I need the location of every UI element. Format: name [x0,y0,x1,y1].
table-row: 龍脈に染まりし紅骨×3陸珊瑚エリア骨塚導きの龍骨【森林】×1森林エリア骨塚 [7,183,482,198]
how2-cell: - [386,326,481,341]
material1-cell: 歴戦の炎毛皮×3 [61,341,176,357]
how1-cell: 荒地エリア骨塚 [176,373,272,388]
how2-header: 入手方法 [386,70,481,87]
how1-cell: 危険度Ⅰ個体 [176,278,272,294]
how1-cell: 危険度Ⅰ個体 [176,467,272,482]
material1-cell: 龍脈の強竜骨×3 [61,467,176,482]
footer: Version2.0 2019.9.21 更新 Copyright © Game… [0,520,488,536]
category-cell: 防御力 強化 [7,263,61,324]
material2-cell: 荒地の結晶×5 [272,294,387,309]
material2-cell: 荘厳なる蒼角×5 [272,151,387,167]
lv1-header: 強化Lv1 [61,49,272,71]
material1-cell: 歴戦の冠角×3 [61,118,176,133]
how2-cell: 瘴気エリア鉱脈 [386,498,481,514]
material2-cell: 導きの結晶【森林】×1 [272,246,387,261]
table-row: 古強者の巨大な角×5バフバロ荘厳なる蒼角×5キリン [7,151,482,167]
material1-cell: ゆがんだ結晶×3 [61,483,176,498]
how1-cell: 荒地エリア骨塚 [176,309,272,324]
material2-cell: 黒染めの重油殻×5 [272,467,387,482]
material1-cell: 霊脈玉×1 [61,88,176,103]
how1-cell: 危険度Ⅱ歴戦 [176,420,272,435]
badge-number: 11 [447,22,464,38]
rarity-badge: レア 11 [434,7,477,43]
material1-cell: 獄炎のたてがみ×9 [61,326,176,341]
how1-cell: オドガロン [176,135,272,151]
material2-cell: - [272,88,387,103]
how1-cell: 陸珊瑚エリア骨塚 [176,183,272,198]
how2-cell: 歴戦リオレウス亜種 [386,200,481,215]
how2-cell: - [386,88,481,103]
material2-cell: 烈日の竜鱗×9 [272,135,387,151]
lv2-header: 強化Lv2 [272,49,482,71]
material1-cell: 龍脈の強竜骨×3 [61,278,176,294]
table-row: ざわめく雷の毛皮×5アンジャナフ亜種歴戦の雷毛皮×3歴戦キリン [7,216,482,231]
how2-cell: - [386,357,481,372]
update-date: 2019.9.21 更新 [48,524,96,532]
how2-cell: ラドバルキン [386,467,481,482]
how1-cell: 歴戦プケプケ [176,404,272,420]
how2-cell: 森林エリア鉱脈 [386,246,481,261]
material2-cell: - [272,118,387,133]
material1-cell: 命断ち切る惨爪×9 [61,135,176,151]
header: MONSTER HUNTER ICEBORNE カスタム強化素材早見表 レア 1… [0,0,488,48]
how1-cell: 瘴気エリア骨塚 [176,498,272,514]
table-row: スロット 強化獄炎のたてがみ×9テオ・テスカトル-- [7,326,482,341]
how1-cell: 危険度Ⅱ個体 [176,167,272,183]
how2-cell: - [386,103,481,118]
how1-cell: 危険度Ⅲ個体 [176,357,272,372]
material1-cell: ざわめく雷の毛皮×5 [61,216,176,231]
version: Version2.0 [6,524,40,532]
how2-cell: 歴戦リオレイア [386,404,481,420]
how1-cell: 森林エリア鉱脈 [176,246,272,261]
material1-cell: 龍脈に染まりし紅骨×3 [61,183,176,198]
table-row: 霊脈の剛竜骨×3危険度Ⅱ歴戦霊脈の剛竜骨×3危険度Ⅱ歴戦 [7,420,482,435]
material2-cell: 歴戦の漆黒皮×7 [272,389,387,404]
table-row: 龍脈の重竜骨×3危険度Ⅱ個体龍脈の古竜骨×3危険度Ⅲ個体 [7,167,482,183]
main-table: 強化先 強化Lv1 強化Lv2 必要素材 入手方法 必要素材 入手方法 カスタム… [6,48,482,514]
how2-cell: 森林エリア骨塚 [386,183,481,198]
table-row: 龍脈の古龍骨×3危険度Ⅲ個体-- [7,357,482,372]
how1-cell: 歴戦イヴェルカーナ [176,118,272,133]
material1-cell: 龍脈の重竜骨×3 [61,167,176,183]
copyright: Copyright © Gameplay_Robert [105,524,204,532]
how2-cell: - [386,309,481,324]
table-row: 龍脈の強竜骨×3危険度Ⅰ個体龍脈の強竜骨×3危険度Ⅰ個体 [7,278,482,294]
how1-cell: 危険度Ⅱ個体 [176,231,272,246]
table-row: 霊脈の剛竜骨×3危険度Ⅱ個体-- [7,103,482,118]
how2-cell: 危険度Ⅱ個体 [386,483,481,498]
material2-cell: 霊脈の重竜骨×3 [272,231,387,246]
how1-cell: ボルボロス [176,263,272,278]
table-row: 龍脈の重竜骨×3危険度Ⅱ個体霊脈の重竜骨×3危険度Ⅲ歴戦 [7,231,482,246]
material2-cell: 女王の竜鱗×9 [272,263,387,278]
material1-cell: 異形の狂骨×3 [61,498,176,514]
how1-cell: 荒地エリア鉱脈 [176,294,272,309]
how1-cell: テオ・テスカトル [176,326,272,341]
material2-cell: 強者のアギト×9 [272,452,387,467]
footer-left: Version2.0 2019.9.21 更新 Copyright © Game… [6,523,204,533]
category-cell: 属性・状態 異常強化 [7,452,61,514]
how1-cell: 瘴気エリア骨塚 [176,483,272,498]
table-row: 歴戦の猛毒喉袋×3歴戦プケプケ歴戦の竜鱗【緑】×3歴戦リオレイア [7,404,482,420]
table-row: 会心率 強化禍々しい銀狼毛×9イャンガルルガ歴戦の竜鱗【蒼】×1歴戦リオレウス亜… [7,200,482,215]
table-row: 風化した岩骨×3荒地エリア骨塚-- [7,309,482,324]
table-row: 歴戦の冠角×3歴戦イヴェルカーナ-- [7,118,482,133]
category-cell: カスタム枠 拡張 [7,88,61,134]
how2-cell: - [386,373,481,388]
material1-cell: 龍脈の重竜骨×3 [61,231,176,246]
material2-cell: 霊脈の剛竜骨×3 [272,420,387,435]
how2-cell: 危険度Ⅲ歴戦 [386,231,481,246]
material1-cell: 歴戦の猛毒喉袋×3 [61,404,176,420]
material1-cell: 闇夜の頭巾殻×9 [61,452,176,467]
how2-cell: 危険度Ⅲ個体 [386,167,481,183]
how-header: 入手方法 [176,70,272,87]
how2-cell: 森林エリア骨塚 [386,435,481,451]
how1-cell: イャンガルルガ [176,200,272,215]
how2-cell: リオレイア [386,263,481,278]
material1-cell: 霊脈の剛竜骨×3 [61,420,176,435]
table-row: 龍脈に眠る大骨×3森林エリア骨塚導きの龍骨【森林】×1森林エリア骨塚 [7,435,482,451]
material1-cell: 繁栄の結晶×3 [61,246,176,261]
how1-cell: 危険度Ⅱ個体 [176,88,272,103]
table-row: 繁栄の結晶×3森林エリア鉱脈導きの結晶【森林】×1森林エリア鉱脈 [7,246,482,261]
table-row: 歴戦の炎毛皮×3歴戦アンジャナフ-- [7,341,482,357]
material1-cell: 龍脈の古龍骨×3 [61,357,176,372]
☆ ☆ ☆
All of the entries are to be transcribed exactly.

§ Solved exercise
I need the location of every UI element. Format: name [x0,y0,x1,y1].
table-row: 龍脈に染まりし紅骨×3陸珊瑚エリア骨塚導きの龍骨【森林】×1森林エリア骨塚 [7,183,482,198]
how2-cell: - [386,326,481,341]
material1-cell: 歴戦の炎毛皮×3 [61,341,176,357]
how1-cell: 荒地エリア骨塚 [176,373,272,388]
how2-header: 入手方法 [386,70,481,87]
how1-cell: 危険度Ⅰ個体 [176,278,272,294]
how1-cell: 危険度Ⅰ個体 [176,467,272,482]
material1-cell: 龍脈の強竜骨×3 [61,467,176,482]
footer: Version2.0 2019.9.21 更新 Copyright © Game… [0,520,488,536]
category-cell: 防御力 強化 [7,263,61,324]
material2-cell: 荒地の結晶×5 [272,294,387,309]
material2-cell: 荘厳なる蒼角×5 [272,151,387,167]
lv1-header: 強化Lv1 [61,49,272,71]
material1-cell: 歴戦の冠角×3 [61,118,176,133]
how2-cell: 瘴気エリア鉱脈 [386,498,481,514]
material2-cell: 導きの結晶【森林】×1 [272,246,387,261]
table-row: 古強者の巨大な角×5バフバロ荘厳なる蒼角×5キリン [7,151,482,167]
material1-cell: ゆがんだ結晶×3 [61,483,176,498]
how1-cell: 荒地エリア骨塚 [176,309,272,324]
material2-cell: 黒染めの重油殻×5 [272,467,387,482]
material1-cell: 霊脈玉×1 [61,88,176,103]
how1-cell: 危険度Ⅱ歴戦 [176,420,272,435]
badge-number: 11 [447,22,464,38]
rarity-badge: レア 11 [434,7,477,43]
material1-cell: 獄炎のたてがみ×9 [61,326,176,341]
how1-cell: オドガロン [176,135,272,151]
material2-cell: - [272,88,387,103]
how1-cell: 陸珊瑚エリア骨塚 [176,183,272,198]
how2-cell: 歴戦リオレウス亜種 [386,200,481,215]
how2-cell: - [386,88,481,103]
material2-cell: 烈日の竜鱗×9 [272,135,387,151]
lv2-header: 強化Lv2 [272,49,482,71]
material1-cell: 龍脈の強竜骨×3 [61,278,176,294]
table-row: ざわめく雷の毛皮×5アンジャナフ亜種歴戦の雷毛皮×3歴戦キリン [7,216,482,231]
how2-cell: - [386,357,481,372]
update-date: 2019.9.21 更新 [48,524,96,532]
how2-cell: ラドバルキン [386,467,481,482]
how1-cell: 歴戦プケプケ [176,404,272,420]
how2-cell: 森林エリア鉱脈 [386,246,481,261]
material2-cell: - [272,118,387,133]
material1-cell: 命断ち切る惨爪×9 [61,135,176,151]
header: MONSTER HUNTER ICEBORNE カスタム強化素材早見表 レア 1… [0,0,488,48]
how1-cell: 瘴気エリア骨塚 [176,498,272,514]
table-row: スロット 強化獄炎のたてがみ×9テオ・テスカトル-- [7,326,482,341]
how1-cell: 危険度Ⅱ個体 [176,167,272,183]
how2-cell: - [386,103,481,118]
how1-cell: 危険度Ⅲ個体 [176,357,272,372]
material1-cell: ざわめく雷の毛皮×5 [61,216,176,231]
version: Version2.0 [6,524,40,532]
how2-cell: 歴戦リオレイア [386,404,481,420]
how1-cell: 森林エリア鉱脈 [176,246,272,261]
material1-cell: 龍脈に染まりし紅骨×3 [61,183,176,198]
table-row: 霊脈の剛竜骨×3危険度Ⅱ歴戦霊脈の剛竜骨×3危険度Ⅱ歴戦 [7,420,482,435]
material2-cell: 歴戦の漆黒皮×7 [272,389,387,404]
table-row: 龍脈の重竜骨×3危険度Ⅱ個体龍脈の古竜骨×3危険度Ⅲ個体 [7,167,482,183]
main-table: 強化先 強化Lv1 強化Lv2 必要素材 入手方法 必要素材 入手方法 カスタム… [6,48,482,514]
how2-cell: 森林エリア骨塚 [386,183,481,198]
table-row: 龍脈の古龍骨×3危険度Ⅲ個体-- [7,357,482,372]
how1-cell: 歴戦イヴェルカーナ [176,118,272,133]
material1-cell: 龍脈の重竜骨×3 [61,167,176,183]
copyright: Copyright © Gameplay_Robert [105,524,204,532]
how2-cell: - [386,309,481,324]
table-row: 龍脈の強竜骨×3危険度Ⅰ個体龍脈の強竜骨×3危険度Ⅰ個体 [7,278,482,294]
how1-cell: 危険度Ⅱ個体 [176,231,272,246]
table-row: 霊脈の剛竜骨×3危険度Ⅱ個体-- [7,103,482,118]
how2-cell: 危険度Ⅱ個体 [386,483,481,498]
material2-cell: 霊脈の重竜骨×3 [272,231,387,246]
how1-cell: ボルボロス [176,263,272,278]
table-row: 龍脈の重竜骨×3危険度Ⅱ個体霊脈の重竜骨×3危険度Ⅲ歴戦 [7,231,482,246]
material2-cell: 女王の竜鱗×9 [272,263,387,278]
material1-cell: 異形の狂骨×3 [61,498,176,514]
how1-cell: 荒地エリア鉱脈 [176,294,272,309]
how1-cell: テオ・テスカトル [176,326,272,341]
material2-cell: 強者のアギト×9 [272,452,387,467]
footer-left: Version2.0 2019.9.21 更新 Copyright © Game… [6,523,204,533]
category-cell: 属性・状態 異常強化 [7,452,61,514]
how1-cell: 瘴気エリア骨塚 [176,483,272,498]
table-row: 歴戦の猛毒喉袋×3歴戦プケプケ歴戦の竜鱗【緑】×3歴戦リオレイア [7,404,482,420]
table-row: 会心率 強化禍々しい銀狼毛×9イャンガルルガ歴戦の竜鱗【蒼】×1歴戦リオレウス亜… [7,200,482,215]
table-row: 風化した岩骨×3荒地エリア骨塚-- [7,309,482,324]
table-row: 歴戦の冠角×3歴戦イヴェルカーナ-- [7,118,482,133]
category-cell: カスタム枠 拡張 [7,88,61,134]
how2-cell: - [386,373,481,388]
material1-cell: 龍脈の重竜骨×3 [61,231,176,246]
material2-cell: 霊脈の剛竜骨×3 [272,420,387,435]
how2-cell: 危険度Ⅲ歴戦 [386,231,481,246]
material1-cell: 歴戦の猛毒喉袋×3 [61,404,176,420]
material1-cell: 闇夜の頭巾殻×9 [61,452,176,467]
how2-cell: 危険度Ⅲ個体 [386,167,481,183]
how-header: 入手方法 [176,70,272,87]
how2-cell: 森林エリア骨塚 [386,435,481,451]
how1-cell: イャンガルルガ [176,200,272,215]
how2-cell: リオレイア [386,263,481,278]
material1-cell: 霊脈の剛竜骨×3 [61,420,176,435]
table-row: 龍脈に眠る大骨×3森林エリア骨塚導きの龍骨【森林】×1森林エリア骨塚 [7,435,482,451]
material1-cell: 繁栄の結晶×3 [61,246,176,261]
how1-cell: 危険度Ⅱ個体 [176,88,272,103]
table-row: 繁栄の結晶×3森林エリア鉱脈導きの結晶【森林】×1森林エリア鉱脈 [7,246,482,261]
table-row: 歴戦の炎毛皮×3歴戦アンジャナフ-- [7,341,482,357]
material1-cell: 龍脈の古龍骨×3 [61,357,176,372]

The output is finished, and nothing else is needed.